The data Block Start

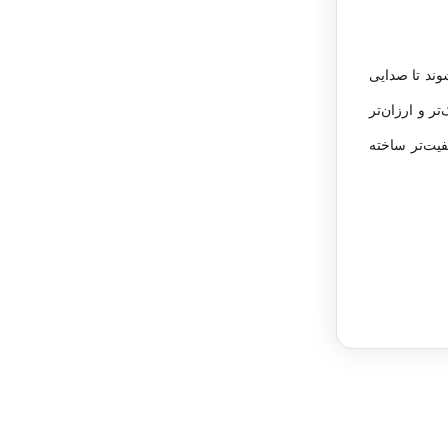
وند تا صدایی
تر و ارزان‌تر
یفیت‌تر ساخته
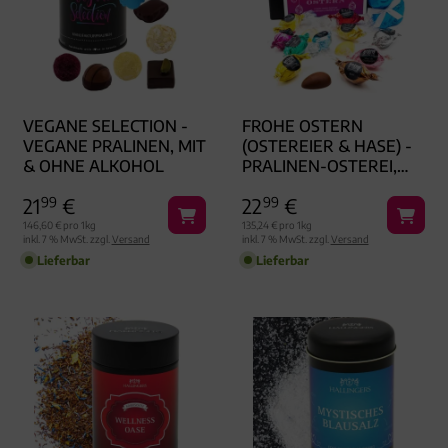
VEGANE SELECTION -
FROHE OSTERN
VEGANE PRALINEN, MIT
(OSTEREIER & HASE) -
& OHNE ALKOHOL
PRALINEN-OSTEREI,
MIT & OHNE ALKOHOL
21
99
€
22
99
€
146,60 € pro 1kg
135,24 € pro 1kg
inkl. 7 % MwSt. zzgl.
Versand
inkl. 7 % MwSt. zzgl.
Versand
Lieferbar
Lieferbar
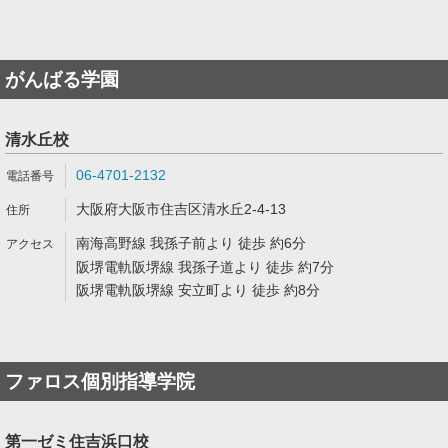
がんばる学園
清水丘校
06-4701-2132
大阪府大阪市住吉区清水丘2-4-13
南海高野線 我孫子前より 徒歩 約6分
阪堺電軌阪堺線 我孫子道より 徒歩 約7分
阪堺電軌阪堺線 安立町より 徒歩 約8分
ファロス個別指導学院
第一ゼミ住吉浜口校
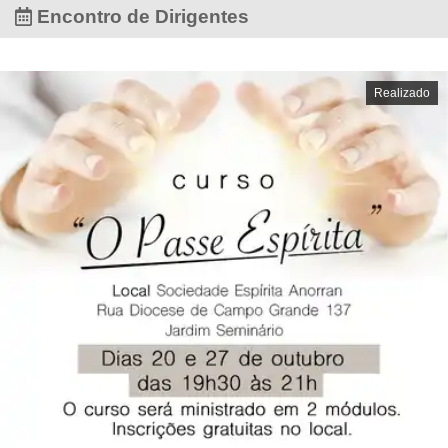
Encontro de Dirigentes
Realizado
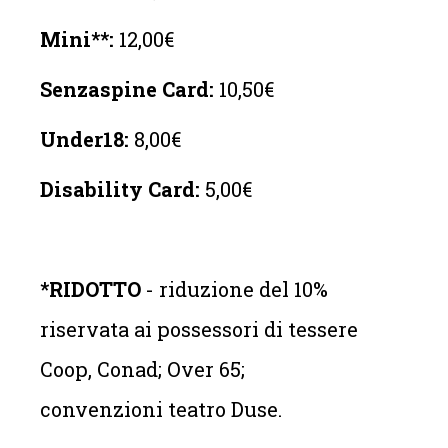
Mini**:
12,00€
Senzaspine Card:
10,50€
Under18:
8,00€
Disability Card:
5,00€
*RIDOTTO
- riduzione del 10%
riservata ai possessori di tessere
Coop, Conad; Over 65;
convenzioni teatro Duse.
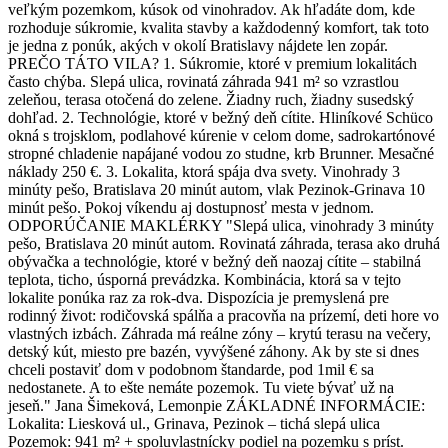
veľkým pozemkom, kúsok od vinohradov. Ak hľadáte dom, kde
rozhoduje súkromie, kvalita stavby a každodenný komfort, tak toto
je jedna z ponúk, akých v okolí Bratislavy nájdete len zopár.
PREČO TÁTO VILA? 1. Súkromie, ktoré v premium lokalitách
často chýba. Slepá ulica, rovinatá záhrada 941 m² so vzrastlou
zeleňou, terasa otočená do zelene. Žiadny ruch, žiadny susedský
dohľad. 2. Technológie, ktoré v bežný deň cítite. Hliníkové Schüco
okná s trojsklom, podlahové kúrenie v celom dome, sadrokartónové
stropné chladenie napájané vodou zo studne, krb Brunner. Mesačné
náklady 250 €. 3. Lokalita, ktorá spája dva svety. Vinohrady 3
minúty pešo, Bratislava 20 minút autom, vlak Pezinok-Grinava 10
minút pešo. Pokoj víkendu aj dostupnosť mesta v jednom.
ODPORÚČANIE MAKLÉRKY "Slepá ulica, vinohrady 3 minúty
pešo, Bratislava 20 minút autom. Rovinatá záhrada, terasa ako druhá
obývačka a technológie, ktoré v bežný deň naozaj cítite – stabilná
teplota, ticho, úsporná prevádzka. Kombinácia, ktorá sa v tejto
lokalite ponúka raz za rok-dva. Dispozícia je premyslená pre
rodinný život: rodičovská spálňa a pracovňa na prízemí, deti hore vo
vlastných izbách. Záhrada má reálne zóny – krytú terasu na večery,
detský kút, miesto pre bazén, vyvýšené záhony. Ak by ste si dnes
chceli postaviť dom v podobnom štandarde, pod 1mil € sa
nedostanete. A to ešte nemáte pozemok. Tu viete bývať už na
jeseň." Jana Šimeková, Lemonpie ZÁKLADNÉ INFORMÁCIE:
Lokalita: Liesková ul., Grinava, Pezinok – tichá slepá ulica
Pozemok: 941 m² + spoluvlastnícky podiel na pozemku s príst.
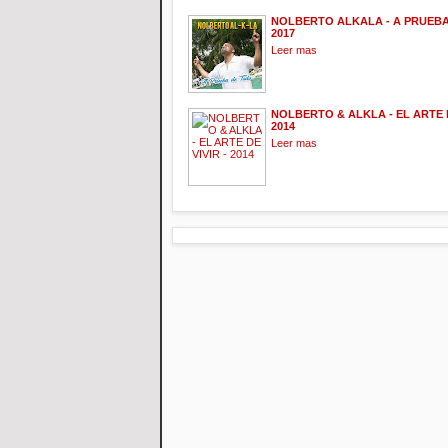
NOLBERTO ALKALA - A PRUEBA
2017
Leer mas
NOLBERTO & ALKLA - EL ARTE D
2014
Leer mas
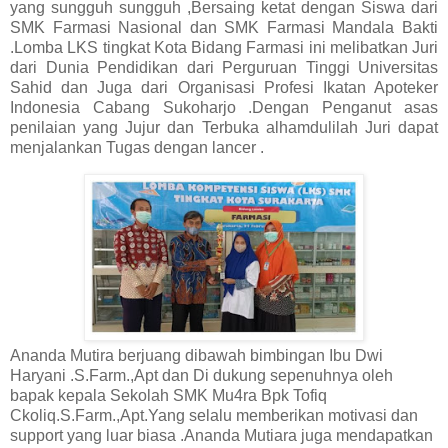
yang sungguh sungguh ,Bersaing ketat dengan Siswa dari
SMK Farmasi Nasional dan SMK Farmasi Mandala Bakti
.Lomba LKS tingkat Kota Bidang Farmasi ini melibatkan Juri
dari Dunia Pendidikan dari Perguruan Tinggi Universitas
Sahid dan Juga dari Organisasi Profesi Ikatan Apoteker
Indonesia Cabang Sukoharjo .Dengan Penganut asas
penilaian yang Jujur dan Terbuka alhamdulilah Juri dapat
menjalankan Tugas dengan lancer .
Ananda Mutira berjuang dibawah bimbingan Ibu Dwi
Haryani .S.Farm.,Apt dan Di dukung sepenuhnya oleh
bapak kepala Sekolah SMK Mu4ra Bpk Tofiq
Ckoliq.S.Farm.,Apt.Yang selalu memberikan motivasi dan
support yang luar biasa .Ananda Mutiara juga mendapatkan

The data Block End

*About this exercise*
Repeat exactly the lines from the start of the entries down to the line with "rozhoduje súkromie, kvalita", keeping both ends but none of the pictures.

*Response to this task*
وند تا صدایی
تر و ارزان‌تر
یفیت‌تر ساخته
VEGANE SELECTION -
FROHE OSTERN
VEGANE PRALINEN, MIT
(OSTEREIER & HASE) -
& OHNE ALKOHOL
PRALINEN-OSTEREI,
MIT & OHNE ALKOHOL
21
99
€
22
99
€
146,60 € pro 1kg
135,24 € pro 1kg
inkl. 7 % MwSt. zzgl.
Versand
inkl. 7 % MwSt. zzgl.
Versand
Lieferbar
Lieferbar
がんばる学園
清水丘校
06-4701-2132
大阪府大阪市住吉区清水丘2-4-13
南海高野線 我孫子前より 徒歩 約6分
阪堺電軌阪堺線 我孫子道より 徒歩 約7分
阪堺電軌阪堺線 安立町より 徒歩 約8分
ファロス個別指導学院
第一ゼミ住吉浜口校
Encontro de Dirigentes
Realizado
Mini**:
12,00€
Senzaspine Card:
10,50€
Under18:
8,00€
Disability Card:
5,00€
*RIDOTTO
- riduzione del 10%
riservata ai possessori di tessere
Coop, Conad; Over 65;
convenzioni teatro Duse.
veľkým pozemkom, kúsok od vinohradov. Ak hľadáte dom, kde
rozhoduje súkromie, kvalita stavby a každodenný komfort, tak toto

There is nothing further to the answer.